■ **What to work on**: The string "Source" may appear in lines of the listing. Report each line where it does.

■ **Supplied information**:
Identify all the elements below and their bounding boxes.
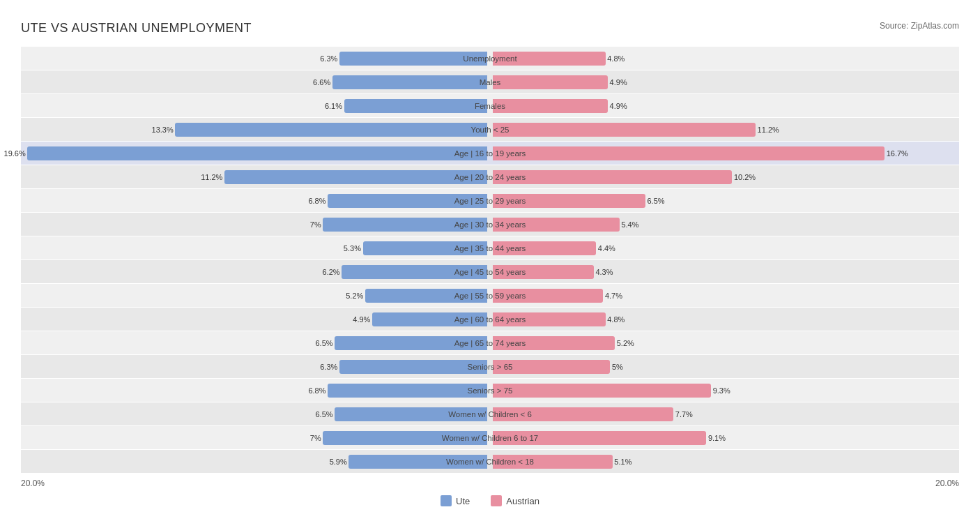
bar-left-half: 19.6% bbox=[21, 142, 490, 165]
ute-bar bbox=[349, 455, 487, 469]
austrian-legend-label: Austrian bbox=[506, 496, 539, 506]
ute-value: 5.3% bbox=[344, 244, 361, 252]
ute-value: 6.3% bbox=[320, 363, 337, 371]
austrian-bar bbox=[493, 289, 603, 303]
bar-left-half: 11.2% bbox=[21, 165, 490, 188]
bar-left-half: 5.9% bbox=[21, 450, 490, 473]
ute-value: 7% bbox=[310, 434, 321, 442]
ute-bar bbox=[27, 146, 487, 160]
ute-value: 19.6% bbox=[4, 149, 26, 158]
legend: Ute Austrian bbox=[21, 495, 959, 506]
ute-value: 6.6% bbox=[313, 78, 330, 86]
bar-left-half: 6.5% bbox=[21, 331, 490, 354]
austrian-value: 4.7% bbox=[605, 292, 622, 300]
ute-bar bbox=[372, 312, 487, 326]
austrian-bar bbox=[493, 146, 885, 160]
bar-right-half: 5.2% bbox=[490, 331, 959, 354]
bar-left-half: 4.9% bbox=[21, 308, 490, 331]
ute-value: 5.2% bbox=[346, 292, 363, 300]
bar-left-half: 6.5% bbox=[21, 402, 490, 425]
ute-bar bbox=[328, 384, 487, 398]
ute-legend-label: Ute bbox=[456, 496, 470, 506]
austrian-bar bbox=[493, 194, 645, 208]
bar-right-half: 4.8% bbox=[490, 308, 959, 331]
bar-left-half: 6.6% bbox=[21, 70, 490, 93]
ute-bar bbox=[335, 407, 487, 421]
austrian-value: 4.8% bbox=[607, 315, 625, 324]
bar-row: 6.3%5%Seniors > 65 bbox=[21, 355, 959, 378]
bar-left-half: 6.3% bbox=[21, 47, 490, 70]
austrian-bar bbox=[493, 218, 620, 232]
ute-value: 6.5% bbox=[315, 339, 332, 347]
bar-right-half: 11.2% bbox=[490, 118, 959, 141]
austrian-bar bbox=[493, 336, 615, 350]
austrian-value: 4.4% bbox=[598, 244, 615, 252]
chart-container: UTE VS AUSTRIAN UNEMPLOYMENT Source: Zip… bbox=[21, 14, 959, 513]
ute-value: 6.1% bbox=[325, 102, 342, 110]
austrian-value: 7.7% bbox=[675, 410, 693, 418]
bar-left-half: 6.8% bbox=[21, 189, 490, 212]
ute-value: 4.9% bbox=[353, 315, 370, 324]
chart-source: Source: ZipAtlas.com bbox=[880, 21, 959, 31]
ute-bar bbox=[335, 336, 487, 350]
ute-bar bbox=[339, 52, 487, 66]
ute-bar bbox=[323, 431, 487, 445]
ute-bar bbox=[323, 218, 487, 232]
austrian-value: 5.4% bbox=[621, 220, 638, 229]
austrian-value: 16.7% bbox=[887, 149, 908, 158]
bar-left-half: 13.3% bbox=[21, 118, 490, 141]
austrian-bar bbox=[493, 170, 732, 184]
ute-bar bbox=[365, 289, 487, 303]
austrian-bar bbox=[493, 241, 596, 255]
ute-bar bbox=[328, 194, 487, 208]
bar-right-half: 4.9% bbox=[490, 94, 959, 117]
ute-bar bbox=[224, 170, 487, 184]
bar-right-half: 10.2% bbox=[490, 165, 959, 188]
austrian-bar bbox=[493, 265, 594, 279]
austrian-value: 4.3% bbox=[595, 268, 613, 276]
bar-right-half: 4.9% bbox=[490, 70, 959, 93]
bar-right-half: 5.4% bbox=[490, 213, 959, 236]
legend-ute: Ute bbox=[441, 495, 470, 506]
ute-bar bbox=[363, 241, 487, 255]
austrian-value: 9.1% bbox=[708, 434, 726, 442]
bar-right-half: 9.1% bbox=[490, 426, 959, 449]
ute-value: 7% bbox=[310, 220, 321, 229]
ute-value: 6.8% bbox=[308, 197, 326, 205]
austrian-value: 9.3% bbox=[713, 386, 730, 395]
ute-value: 6.8% bbox=[308, 386, 326, 395]
bar-row: 4.9%4.8%Age | 60 to 64 years bbox=[21, 308, 959, 331]
bar-row: 6.2%4.3%Age | 45 to 54 years bbox=[21, 260, 959, 283]
ute-value: 6.2% bbox=[323, 268, 340, 276]
bar-row: 7%5.4%Age | 30 to 34 years bbox=[21, 213, 959, 236]
chart-title: UTE VS AUSTRIAN UNEMPLOYMENT bbox=[21, 21, 252, 36]
austrian-legend-box bbox=[491, 495, 502, 506]
bar-right-half: 4.8% bbox=[490, 47, 959, 70]
chart-rows-wrapper: 6.3%4.8%Unemployment6.6%4.9%Males6.1%4.9… bbox=[21, 47, 959, 473]
austrian-bar bbox=[493, 75, 608, 89]
bar-left-half: 7% bbox=[21, 213, 490, 236]
bar-row: 19.6%16.7%Age | 16 to 19 years bbox=[21, 142, 959, 165]
bar-left-half: 6.8% bbox=[21, 379, 490, 402]
austrian-value: 10.2% bbox=[734, 173, 756, 181]
bar-right-half: 4.7% bbox=[490, 284, 959, 307]
austrian-bar bbox=[493, 52, 606, 66]
austrian-bar bbox=[493, 431, 706, 445]
ute-value: 13.3% bbox=[152, 126, 174, 134]
bar-row: 13.3%11.2%Youth < 25 bbox=[21, 118, 959, 141]
austrian-bar bbox=[493, 407, 673, 421]
bar-row: 7%9.1%Women w/ Children 6 to 17 bbox=[21, 426, 959, 449]
bar-left-half: 6.3% bbox=[21, 355, 490, 378]
bar-left-half: 5.3% bbox=[21, 236, 490, 259]
bar-right-half: 6.5% bbox=[490, 189, 959, 212]
ute-bar bbox=[344, 99, 487, 113]
bar-row: 6.8%6.5%Age | 25 to 29 years bbox=[21, 189, 959, 212]
bar-row: 5.3%4.4%Age | 35 to 44 years bbox=[21, 236, 959, 259]
bar-row: 5.9%5.1%Women w/ Children < 18 bbox=[21, 450, 959, 473]
austrian-bar bbox=[493, 312, 606, 326]
bar-right-half: 7.7% bbox=[490, 402, 959, 425]
axis-left: 20.0% bbox=[21, 478, 45, 488]
ute-legend-box bbox=[441, 495, 452, 506]
bar-left-half: 5.2% bbox=[21, 284, 490, 307]
ute-value: 6.5% bbox=[315, 410, 332, 418]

■ **Response to this task**:
chart-container: UTE VS AUSTRIAN UNEMPLOYMENT Source: Zip… bbox=[21, 14, 959, 513]
chart-source: Source: ZipAtlas.com bbox=[880, 21, 959, 31]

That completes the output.